Why would I hope that?
"Because it will change everything. If there actually is Choconium, distracting Zim won't be enough." He ducked under length of rock stretching across the passage, like a miniature bridge. "You will have to prepare for certain eventualities: Zim may grow bored of your 'distraction' and return to searching for Choconium; the Irkens may have other agents on the planet. Or they may think to send one when it becomes clear that Zim is now less active in Earth conquest and more active in your pants."
Hey!
"I would consider forcing Zim to contact his leaders and once again assure them there is nothing worthwhile on this planet."
Oh, like that's not suspicious.
"True. Perhaps coax him into one of his moronic schemes that will never pan out. Have his harass his leaders with the details. We know how thrilled they will be with that. It may remind them why they don't tend to bother with this planet."
You know, that might work.
The water was halfway up his thighs. His feet slipped and stumbled on the passage floor. He found handholds in the wall and pulled himself along. Ahead, at the edge of the goggles' range of night vision, something fluttered in the dark. Dib froze. The water stopped sloshing around his legs and the passage was silent except for dripping water – and a faint, far-off chittering sound. Just as Dib noticed it, the sound stopped, and whatever was fluttering up ahead faded back into the dark.

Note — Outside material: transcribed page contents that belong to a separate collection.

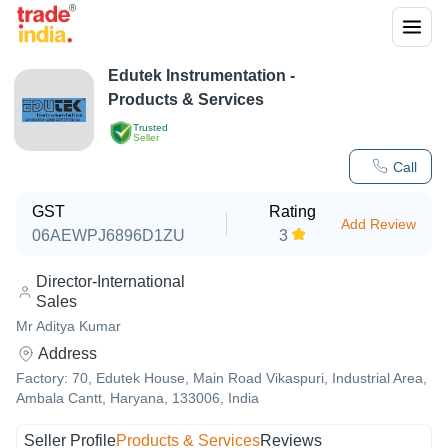
Edutek Instrumentation
-
Products & Services
Trusted
Seller
Call
GST
Rating
Add Review
06AEWPJ6896D1ZU
3
Director-International
Sales
Mr Aditya Kumar
Address
Factory: 70, Edutek House, Main Road Vikaspuri, Industrial Area,
Ambala Cantt, Haryana, 133006, India
Seller Profile
Products & Services
Reviews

He swallowed and rested his hand on the raygun tucked into his belt. Maybe instead of Choconium he'd discovered some horrible subterranean race – mole people, or things with tentacles and billion-year-old eyes. At least he'd brought his camera. He crept forward more cautiously. The water level continued to rise until it reached his beltloops. He held his camera and raygun above his head and wondered if he was going to have to start swimming soon.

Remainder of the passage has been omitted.